Page MenuHomePhabricator

es1019 IPMI and its management interface are unresponsive (again)
Closed, ResolvedPublic

Description

For the fifth time, this happens: T120689 T155691 T187530 T201132

At least, this is now detected automatically:

es1019	IPMI Sensor Status:	UNKNOWN	2019-01-10 12:42:40	31d 12h 55m 2s	3/3	ipmi_sdr_cache_open: /root/.freeipmi/sdr-cache/sdr-cache-es1019.localhost: internal IPMI error

Both SSH and IPMI interfaces are down.

Event Timeline

jcrespo triaged this task as Medium priority.

I will first try remote debugging techniques myself.

@jcrespo you could try first any of the known/listed things in https://wikitech.wikimedia.org/wiki/Management_Interfaces (aliased from IPMI) and of course feel free to expand it if it's something different.

jcrespo added a subscriber: Cmjohnson.

@Volans I have no ssh, https or ipmi access, so there is nothing I can do about it. This needs a power drain.

Please ping us in advance @Cmjohnson or let's schedule for a time well in advance for the maintenance as the host is still in production (and it may take some hours to switch production traffic away)..

Change 483415 had a related patch set uploaded (by Jcrespo; owner: Jcrespo):
[operations/mediawiki-config@master] mariadb: Depool es1019 for maintenance

https://gerrit.wikimedia.org/r/483415

Change 483415 merged by jenkins-bot:
[operations/mediawiki-config@master] mariadb: Depool es1019 for maintenance

https://gerrit.wikimedia.org/r/483415

I need to power this off and unplug it for 10-20 secs. LMK if I can do
that today

@Cmjohnson Sorry, cannot today for both organizational reasons (@ at meeting today) and technical ones (cannot depool today due to traffic without being too disruptive). Let's try Tuesday if you are ok with that?

Mentioned in SAL (#wikimedia-operations) [2019-01-15T16:00:58Z] <jynus> stop es1019 for hw maintenance T213422

Waiting for Chris to be available to fully shutdown it (as otherwise I wouldn't be able to put it back up).

@Cmjohnson Please see if there is any update to the mgmt firmware, as this has happened 5 times already to avoid pinging you so often.

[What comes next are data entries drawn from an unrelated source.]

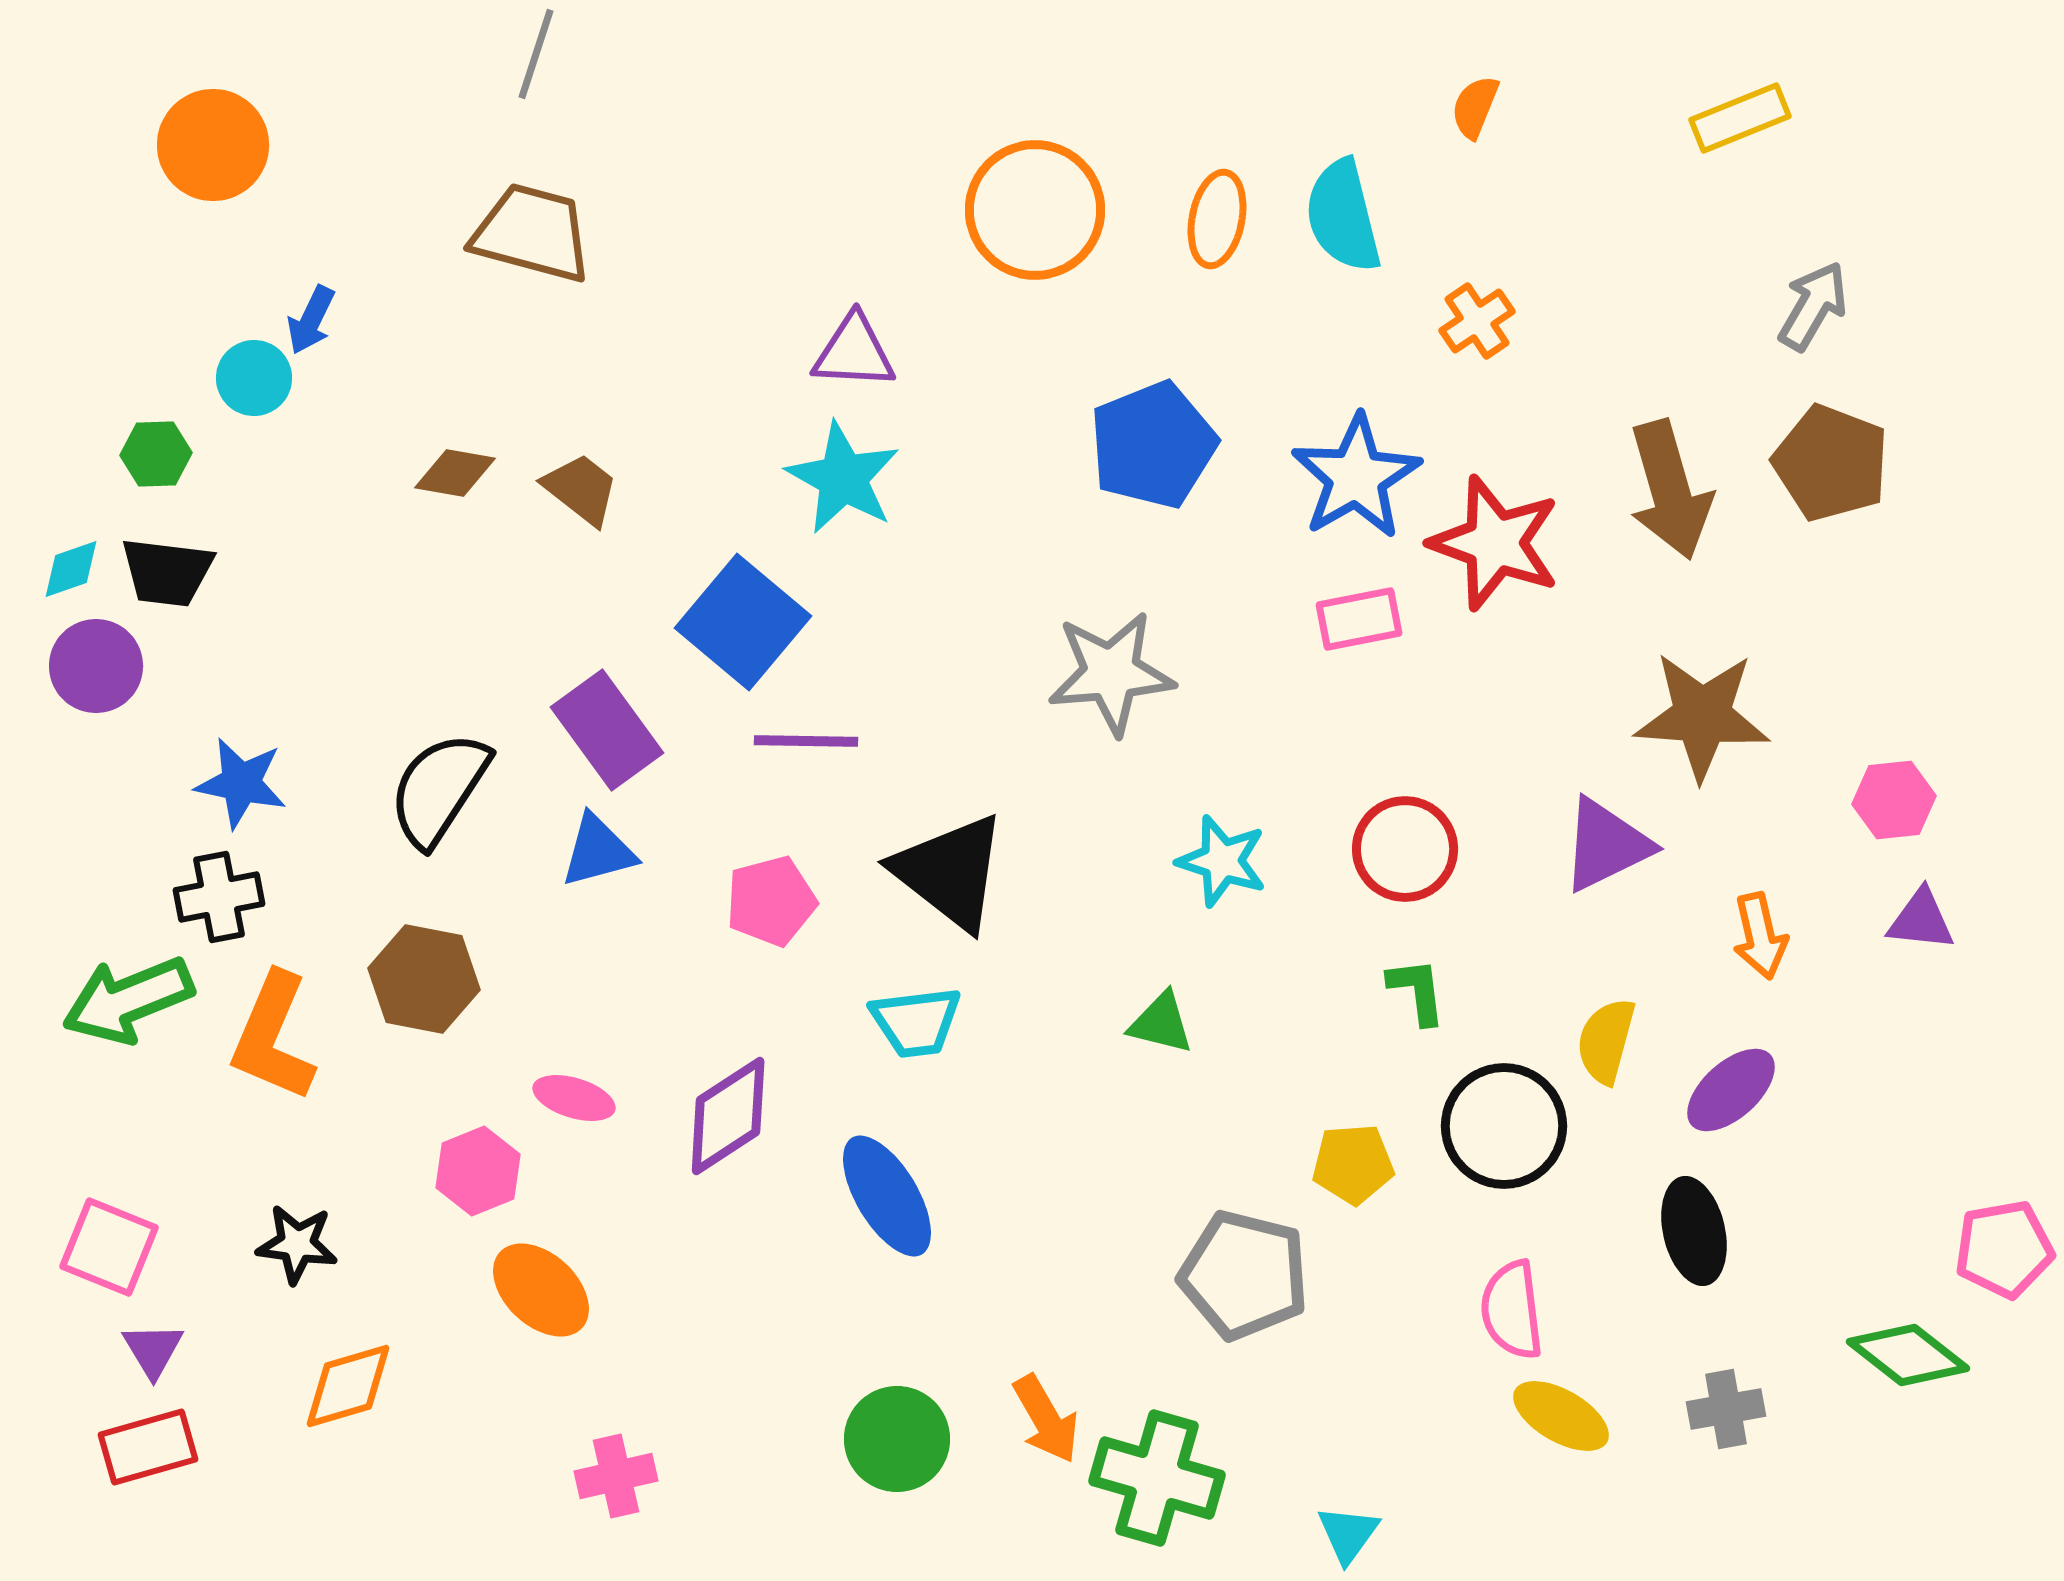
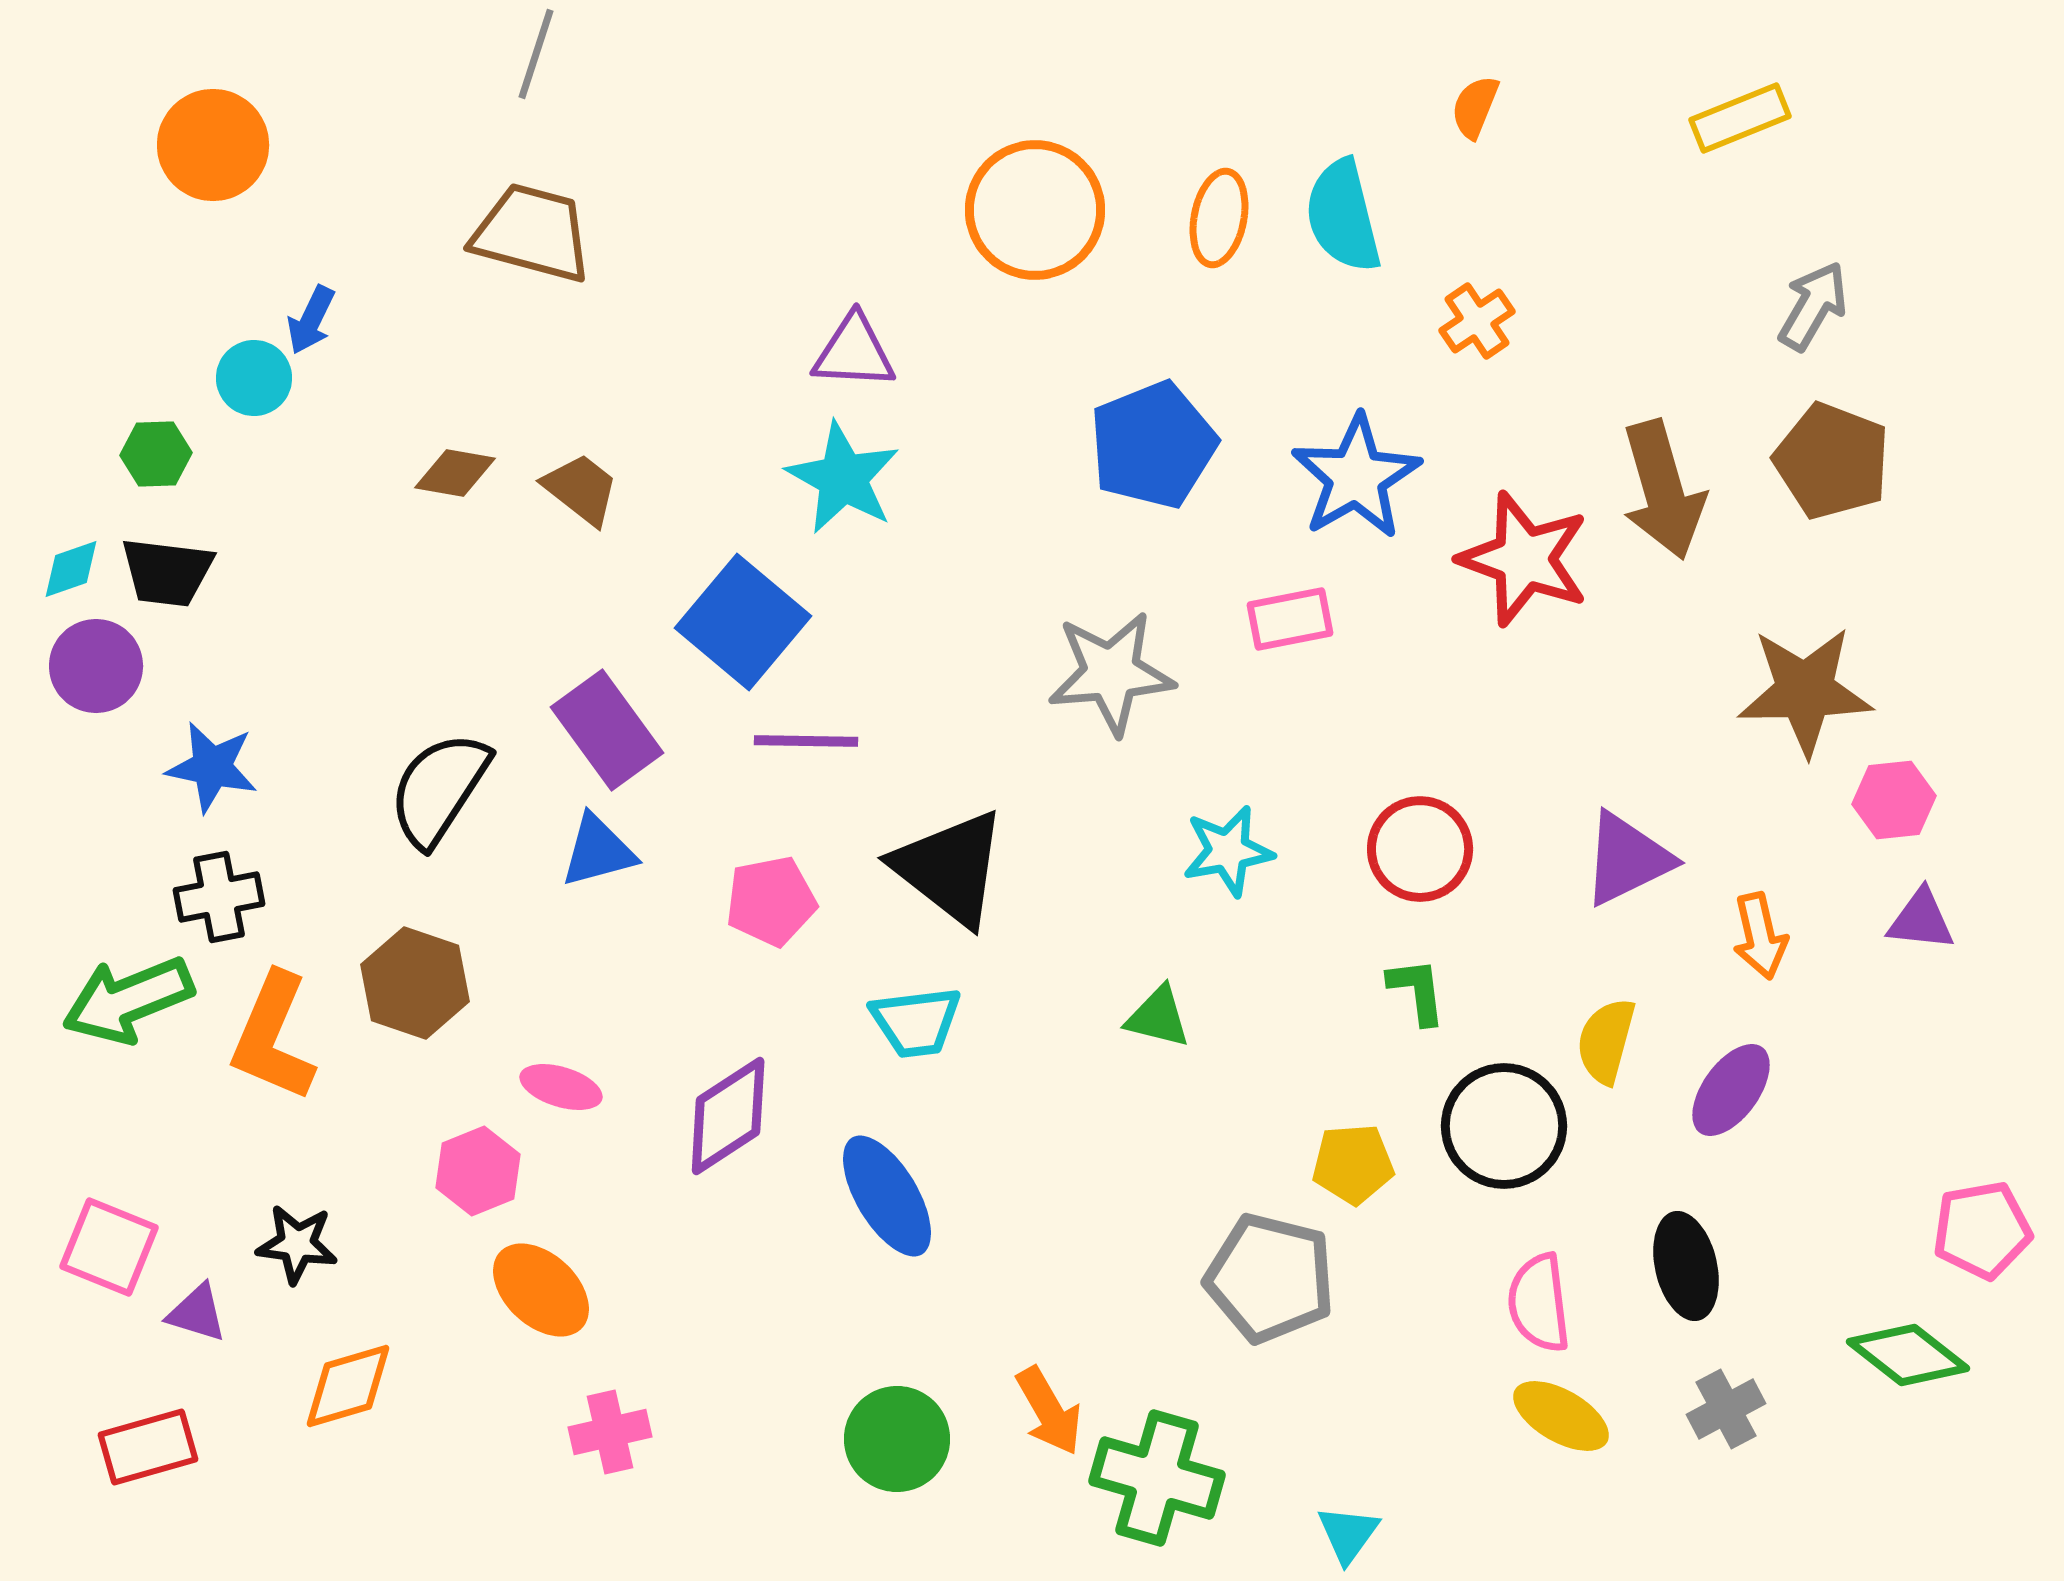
orange ellipse at (1217, 219): moved 2 px right, 1 px up
brown pentagon at (1831, 463): moved 1 px right, 2 px up
brown arrow at (1670, 490): moved 7 px left
red star at (1495, 543): moved 29 px right, 16 px down
pink rectangle at (1359, 619): moved 69 px left
brown star at (1702, 716): moved 103 px right, 25 px up; rotated 5 degrees counterclockwise
blue star at (241, 783): moved 29 px left, 16 px up
purple triangle at (1606, 845): moved 21 px right, 14 px down
red circle at (1405, 849): moved 15 px right
cyan star at (1222, 861): moved 6 px right, 10 px up; rotated 28 degrees counterclockwise
black triangle at (950, 872): moved 4 px up
pink pentagon at (771, 901): rotated 4 degrees clockwise
brown hexagon at (424, 979): moved 9 px left, 4 px down; rotated 8 degrees clockwise
green triangle at (1161, 1023): moved 3 px left, 6 px up
purple ellipse at (1731, 1090): rotated 12 degrees counterclockwise
pink ellipse at (574, 1098): moved 13 px left, 11 px up
black ellipse at (1694, 1231): moved 8 px left, 35 px down
pink pentagon at (2004, 1249): moved 22 px left, 19 px up
gray pentagon at (1244, 1275): moved 26 px right, 3 px down
pink semicircle at (1512, 1310): moved 27 px right, 7 px up
purple triangle at (153, 1350): moved 44 px right, 37 px up; rotated 42 degrees counterclockwise
gray cross at (1726, 1409): rotated 18 degrees counterclockwise
orange arrow at (1046, 1419): moved 3 px right, 8 px up
pink cross at (616, 1476): moved 6 px left, 44 px up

es1019 is back up and mgmt is working. Not starting mysql though, until chris confirms everthing is done and ok (and he is understandingly busy right now).

es1019 is back up and mgmt is working. Not starting mysql though, until chris confirms everthing is done and ok (and he is understandingly busy right now).

I think we are good to go

While the server was down I updated, BIOS, raid firmware and hardware
firmware to the latest updates

Change 484673 had a related patch set uploaded (by Jcrespo; owner: Jcrespo):
[operations/mediawiki-config@master] mariadb: Repool es1019 with low load after maintenance

https://gerrit.wikimedia.org/r/484673

Change 484673 merged by jenkins-bot:
[operations/mediawiki-config@master] mariadb: Repool es1019 with low load after maintenance

https://gerrit.wikimedia.org/r/484673

jcrespo reassigned this task from jcrespo to Cmjohnson.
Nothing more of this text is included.